R RandomForest: Proximity for new object


I trained a random forest:

model <- randomForest(x, y, proximity=TRUE)

When I want to predict y for new objects, I use

y_pred <- predict(model, xnew)

How can I calculate the proximity between the new objects (xnew) and the training set (x) based on the already existing forest (model)? The proximity option in the predict function gives only the proxmities among the new objects (xnew). I could run randomForest unsupervised again on a combined data set (x and xnew) to get the proximities, but I think there must be some way to avoid building the forest again and instead using the already existing one.

Thanks!

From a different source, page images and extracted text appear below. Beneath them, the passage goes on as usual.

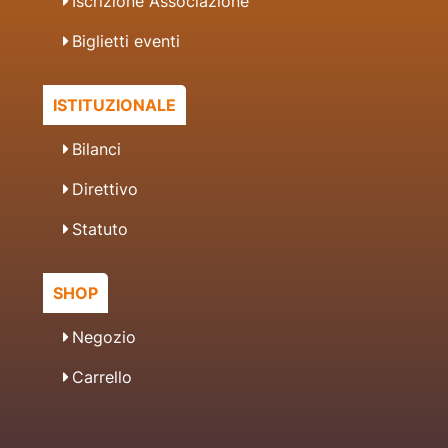
Iscrizione Associazione
Biglietti eventi
ISTITUZIONALE
Bilanci
Direttivo
Statuto
SHOP
Negozio
Carrello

Kilian


Solution

  • I believe what you want is to specify your test observations in the randomForest call itself, something like this:

    set.seed(71)
    ind <- sample(1:150,140,replace = FALSE)
    train <- iris[ind,]
    test <- iris[-ind,]
    
    iris.rf1 <- randomForest(x = train[,1:4],
                             y = train[,5],
                             xtest = test[,1:4],
                             ytest = test[,5], 
                             importance=TRUE,
                             proximity=TRUE)
    
    dim(iris.rf1$test$prox)
    [1]  10 150
    

    So that gives you the proximity from the ten test cases to all 150.

    The only other option would be to call predict on your new case rbinded to the original training cases, I think. But that way you don't need to have your test cases up front with the randomForest call.

    In that case, you'll want to use keep.forest = TRUE in the randomForest call and of course set proximity = TRUE when you call predict.